The ostrich walked up to the bar and said "Beer for me, beer for the man, whiskey for the cat."
He took the drinks back to the table and they drank them. When it was the cat's turn to buy, he told them "Fuck off!"
So the man went back to the bar and said "Beer for me, beer for the ostrich and whiskey for the cat."
The Barman was curious about this and said "I notice that you and the ostrich have both bought a round, but the cat hasn't. Why is this?".
The man replied, "I helped a little old lady across the road, and she turned out to be my Fairy Godmother. She granted me one wish."
"What did you wish for?" asked the Barman.
"I wished for a long legged bird with a tight pussy!"
Penguin In A Bar
A penguin goes into a bar and says to the barman "have you seen my brother?"... and the barman says "I don't know, what does he look like?"
Charged by the Police
Two guys were walking along a road in Georgia when they were struck by a police car driven by a drunken cop. One guy was thrown through the windshield and his buddy was knocked down an embankment. The first guy was charged with breaking and entering and the second with leaving the scene of an accident.

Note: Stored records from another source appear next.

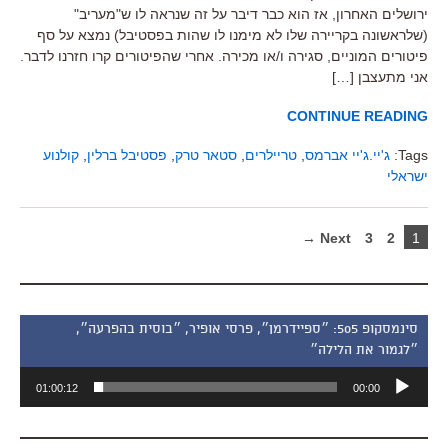
ירושלים האחרון, אז הוא כבר דיבר על זה שנראה לו ש"מעריב"
(שלראשונה בקריירה שלו לא מימנו לו שהות בפסטיבל) נמצא על סף
פיטורים המוניים, סגירה ו/או מכירה. אחרי שהפיטורים קרו חזרנו לדבר.
אני מתעצבן […]
CONTINUE READING
Tags:
ג'יי.ג'יי אברמס
,
טריילרים
,
סטאר טרק
,
פסטיבל ברלין
,
קולנוע
ישראלי
Next →
3
2
1
סינמסקופ 505: ״ספיידרמן״, פרסי אופיר, ״בוסית בהפרעה״,
״לגמור את הלילה״
נגן
01:00:12
00:00
אודיו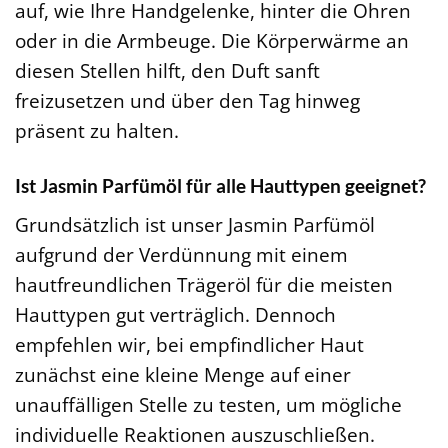
auf, wie Ihre Handgelenke, hinter die Ohren
oder in die Armbeuge. Die Körperwärme an
diesen Stellen hilft, den Duft sanft
freizusetzen und über den Tag hinweg
präsent zu halten.
Ist Jasmin Parfümöl für alle Hauttypen geeignet?
Grundsätzlich ist unser Jasmin Parfümöl
aufgrund der Verdünnung mit einem
hautfreundlichen Trägeröl für die meisten
Hauttypen gut verträglich. Dennoch
empfehlen wir, bei empfindlicher Haut
zunächst eine kleine Menge auf einer
unauffälligen Stelle zu testen, um mögliche
individuelle Reaktionen auszuschließen.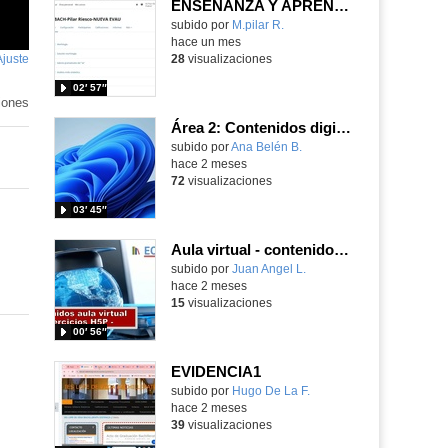
ENSEÑANZA Y APRENDIZAJE
Contenido educativo.
subido por
M.pilar R.
-
hace un mes
Ajuste
de
28
visualizaciones
pantalla
02′ 57″
iones
Área 2: Contenidos digitales
Contenido educativo.
subido por
Ana Belén B.
-
hace 2 meses
72
visualizaciones
03′ 45″
Aula virtual - contenidos - ejercicios H5P
Contenido educativo.
subido por
Juan Angel L.
-
hace 2 meses
15
visualizaciones
00′ 56″
EVIDENCIA1
subido por
Hugo De La F.
-
hace 2 meses
39
visualizaciones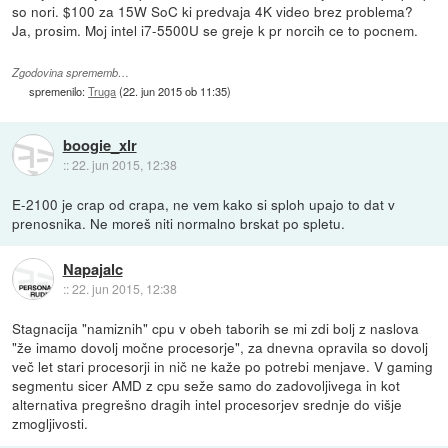
so nori. $100 za 15W SoC ki predvaja 4K video brez problema?
Ja, prosim. Moj intel i7-5500U se greje k pr norcih ce to pocnem.
Zgodovina sprememb…
spremenilo:
Truga
(
22. jun 2015 ob 11:35
)
boogie_xlr
::
22. jun 2015, 12:38
E-2100 je crap od crapa, ne vem kako si sploh upajo to dat v
prenosnika. Ne moreš niti normalno brskat po spletu.
Napajalc
::
22. jun 2015, 12:38
Stagnacija "namiznih" cpu v obeh taborih se mi zdi bolj z naslova
"že imamo dovolj močne procesorje", za dnevna opravila so dovolj
več let stari procesorji in nič ne kaže po potrebi menjave. V gaming
segmentu sicer AMD z cpu seže samo do zadovoljivega in kot
alternativa pregrešno dragih intel procesorjev srednje do višje
zmogljivosti.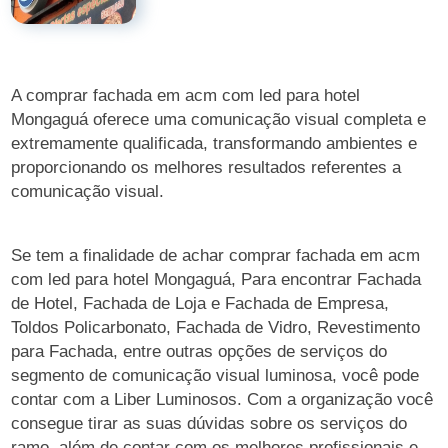
A comprar fachada em acm com led para hotel
Mongaguá oferece uma comunicação visual completa e
extremamente qualificada, transformando ambientes e
proporcionando os melhores resultados referentes a
comunicação visual.
Se tem a finalidade de achar comprar fachada em acm
com led para hotel Mongaguá, Para encontrar Fachada
de Hotel, Fachada de Loja e Fachada de Empresa,
Toldos Policarbonato, Fachada de Vidro, Revestimento
para Fachada, entre outras opções de serviços do
segmento de comunicação visual luminosa, você pode
contar com a Liber Luminosos. Com a organização você
consegue tirar as suas dúvidas sobre os serviços do
ramo, além de contar com os melhores profissionais e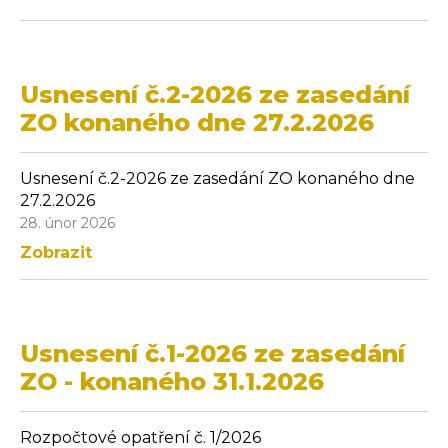
Usnesení č.2-2026 ze zasedání
ZO konaného dne 27.2.2026
Usnesení č.2-2026 ze zasedání ZO konaného dne
27.2.2026
28. únor 2026
Zobrazit
Usnesení č.1-2026 ze zasedání
ZO - konaného 31.1.2026
Rozpočtové opatření č. 1/2026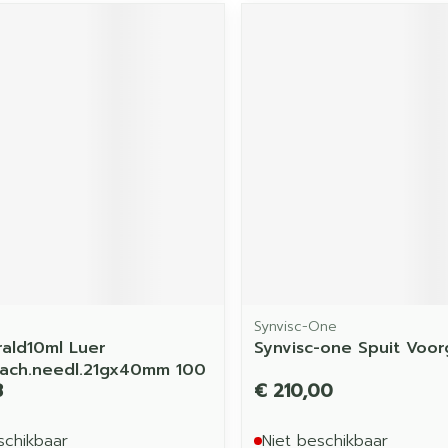
Synvisc-One
ald10ml Luer
Synvisc-one Spuit Voor
tach.needl.21gx40mm 100
8
€ 210,00
schikbaar
Niet beschikbaar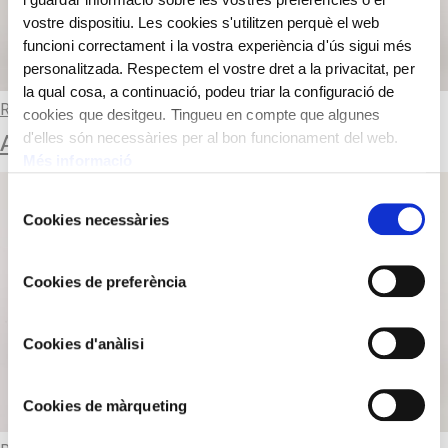
vostre dispositiu. Les cookies s'utilitzen perquè el web
funcioni correctament i la vostra experiència d'ús sigui més
personalitzada. Respectem el vostre dret a la privacitat, per
la qual cosa, a continuació, podeu triar la configuració de
Read more
cookies que desitgeu. Tingueu en compte que algunes
d'elles són necessàries per al bon funcionament del web.
ALARM CLOCK WITH GAS DEVICE
Més informació
Selecció
Cookies necessàries
de
consentiment
Cookies de preferència
Cookies d'anàlisi
Cookies de màrqueting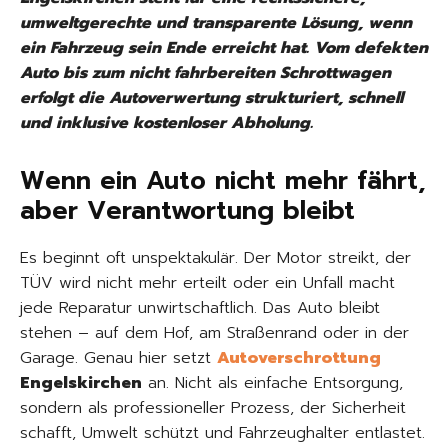
umweltgerechte und transparente Lösung, wenn
ein Fahrzeug sein Ende erreicht hat. Vom defekten
Auto bis zum nicht fahrbereiten Schrottwagen
erfolgt die Autoverwertung strukturiert, schnell
und inklusive kostenloser Abholung.
Wenn ein Auto nicht mehr fährt,
aber Verantwortung bleibt
Es beginnt oft unspektakulär. Der Motor streikt, der
TÜV wird nicht mehr erteilt oder ein Unfall macht
jede Reparatur unwirtschaftlich. Das Auto bleibt
stehen – auf dem Hof, am Straßenrand oder in der
Garage. Genau hier setzt
Autoverschrottung
Engelskirchen
an. Nicht als einfache Entsorgung,
sondern als professioneller Prozess, der Sicherheit
schafft, Umwelt schützt und Fahrzeughalter entlastet.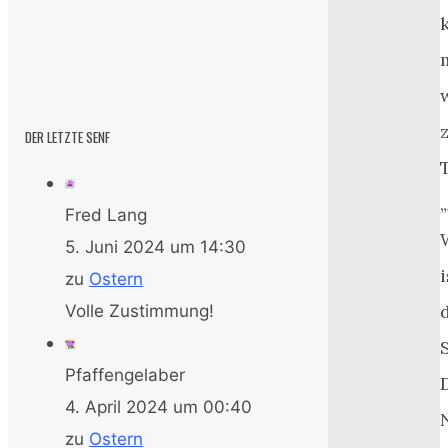
DER LETZTE SENF
Fred Lang
5. Juni 2024 um 14:30
i
zu
Ostern
Volle Zustimmung!
Pfaffengelaber
4. April 2024 um 00:40
zu
Ostern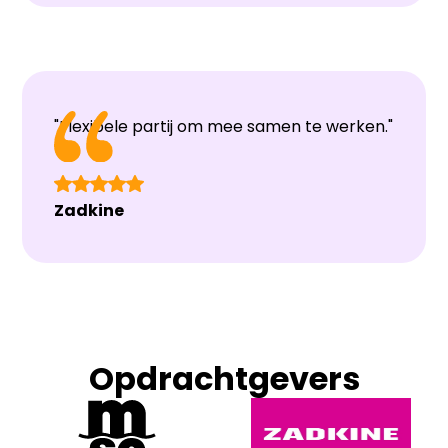
"Flexibele partij om mee samen te werken."
Zadkine
Opdrachtgevers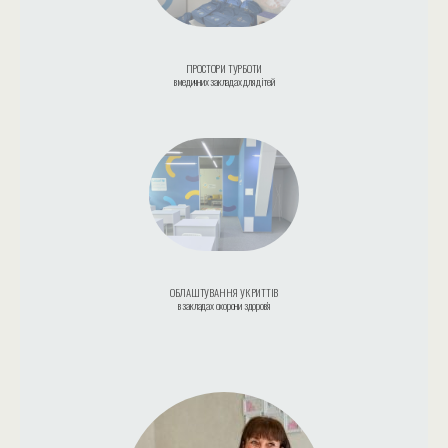
ПРОСТОРИ ТУРБОТИ
в медичних закладах для дітей
ОБЛАШТУВАННЯ УКРИТТІВ
в закладах охорони здоров’я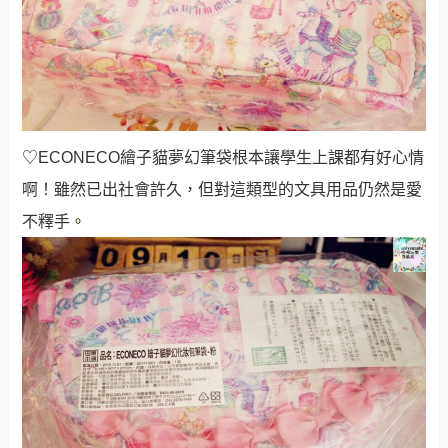
♡ECONECO繪子貓夢幻筆袋根本讓學生上課都有好心情
啊！雖然已出社會許久，但對這類型的文具用品仍然是愛
不釋手
。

Bob and Jim walk into a bar. Bob says, "Hey Donkeyboy, get me a drink." The bartender gets him a drink. Bob says, "Donkeyboy, get me another drink." The bartender gets him another drink. Finally, Jim asks the bartender, "Why does he call you Donkeyboy?" "I don't know. Hehaw-hehaw-he always calls me that."
St. Patrick's Day
What's the difference between St. Patrick's Day and Martin Luther King Day? On St. Patrick's Day everyone wishes they were Irish.